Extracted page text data
%%
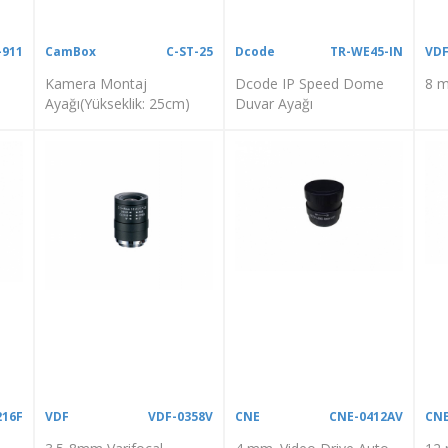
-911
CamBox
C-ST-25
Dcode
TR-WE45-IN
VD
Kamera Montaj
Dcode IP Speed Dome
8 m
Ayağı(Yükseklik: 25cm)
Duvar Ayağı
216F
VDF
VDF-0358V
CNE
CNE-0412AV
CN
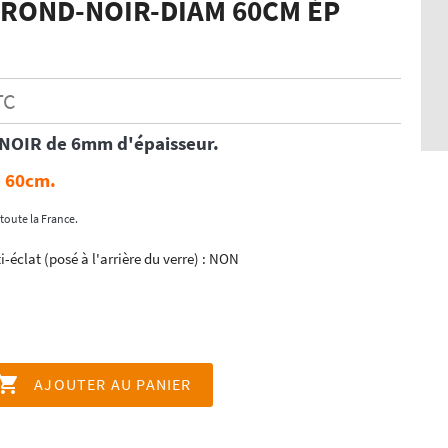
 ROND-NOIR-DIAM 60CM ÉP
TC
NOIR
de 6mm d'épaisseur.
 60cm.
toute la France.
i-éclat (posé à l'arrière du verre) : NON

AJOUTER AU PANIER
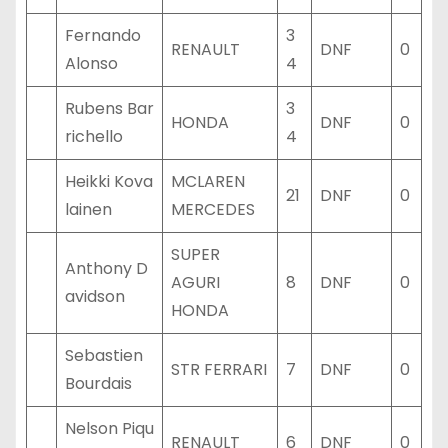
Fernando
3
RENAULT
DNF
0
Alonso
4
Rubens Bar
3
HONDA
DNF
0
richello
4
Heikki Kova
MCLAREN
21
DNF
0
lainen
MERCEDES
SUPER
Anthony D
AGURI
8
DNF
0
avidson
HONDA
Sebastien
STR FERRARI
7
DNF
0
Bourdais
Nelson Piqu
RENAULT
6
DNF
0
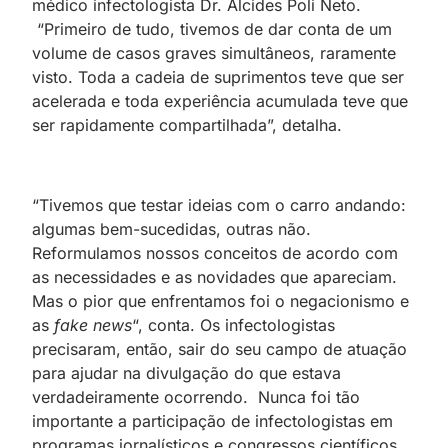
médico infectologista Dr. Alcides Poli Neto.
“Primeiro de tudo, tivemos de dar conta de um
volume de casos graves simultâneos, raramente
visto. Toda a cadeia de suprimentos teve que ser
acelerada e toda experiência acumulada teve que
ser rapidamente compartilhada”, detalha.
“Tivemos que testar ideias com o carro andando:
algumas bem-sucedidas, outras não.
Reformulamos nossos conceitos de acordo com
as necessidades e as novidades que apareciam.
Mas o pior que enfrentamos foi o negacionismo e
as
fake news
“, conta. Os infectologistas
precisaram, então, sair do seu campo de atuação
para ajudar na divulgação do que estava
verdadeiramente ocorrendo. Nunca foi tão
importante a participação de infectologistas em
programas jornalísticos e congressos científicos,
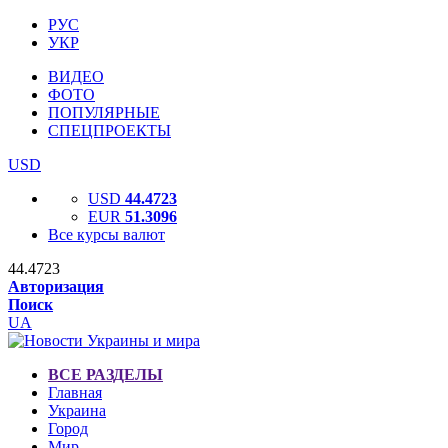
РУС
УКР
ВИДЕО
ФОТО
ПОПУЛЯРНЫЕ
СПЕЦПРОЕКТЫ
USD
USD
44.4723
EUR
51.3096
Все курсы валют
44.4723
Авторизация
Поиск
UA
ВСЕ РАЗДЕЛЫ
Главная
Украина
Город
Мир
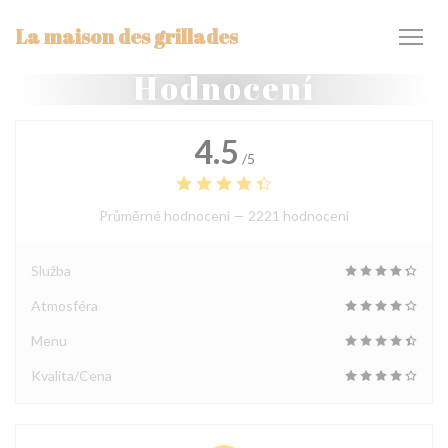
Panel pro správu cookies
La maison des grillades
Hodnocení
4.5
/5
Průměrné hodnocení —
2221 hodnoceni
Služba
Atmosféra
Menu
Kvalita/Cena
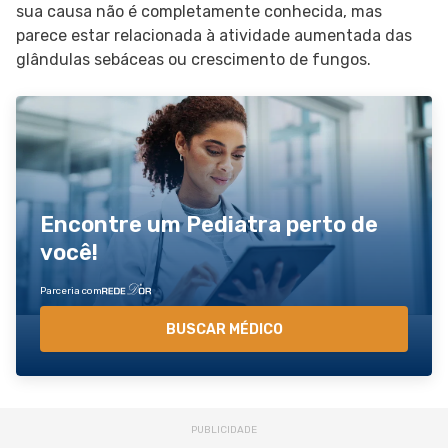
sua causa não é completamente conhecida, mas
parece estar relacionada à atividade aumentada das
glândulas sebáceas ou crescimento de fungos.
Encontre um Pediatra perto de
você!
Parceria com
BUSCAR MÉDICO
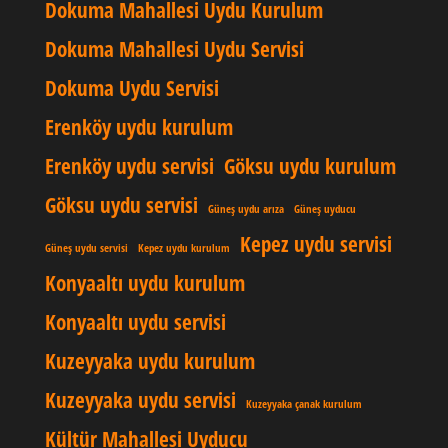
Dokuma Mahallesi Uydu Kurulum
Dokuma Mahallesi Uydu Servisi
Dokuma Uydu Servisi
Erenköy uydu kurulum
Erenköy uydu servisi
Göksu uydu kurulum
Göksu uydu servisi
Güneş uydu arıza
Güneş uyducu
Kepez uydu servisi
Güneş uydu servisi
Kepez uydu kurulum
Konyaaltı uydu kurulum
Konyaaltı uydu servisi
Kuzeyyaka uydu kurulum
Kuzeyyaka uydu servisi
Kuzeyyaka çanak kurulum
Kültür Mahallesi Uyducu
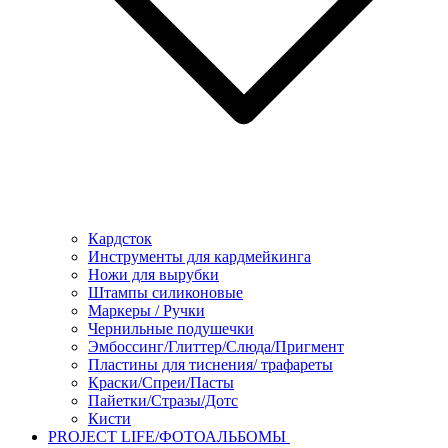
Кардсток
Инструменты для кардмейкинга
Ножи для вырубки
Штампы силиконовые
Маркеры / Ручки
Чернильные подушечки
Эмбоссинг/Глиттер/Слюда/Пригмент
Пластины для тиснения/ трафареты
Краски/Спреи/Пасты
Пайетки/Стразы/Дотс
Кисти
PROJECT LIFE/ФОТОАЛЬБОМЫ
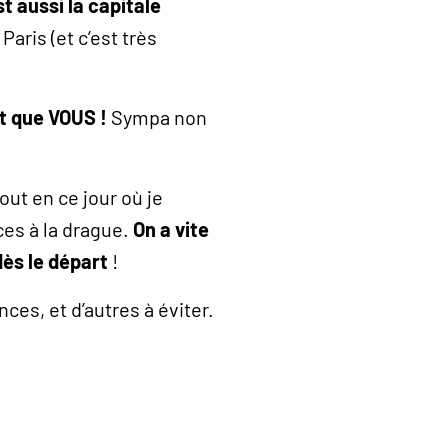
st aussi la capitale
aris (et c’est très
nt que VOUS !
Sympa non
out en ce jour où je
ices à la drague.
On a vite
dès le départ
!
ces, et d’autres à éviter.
%%
ACTIVITY:
Every line above that holds the string "Güneş" counts once; give the total and nothing more.

RESULT OF THE TASK:
3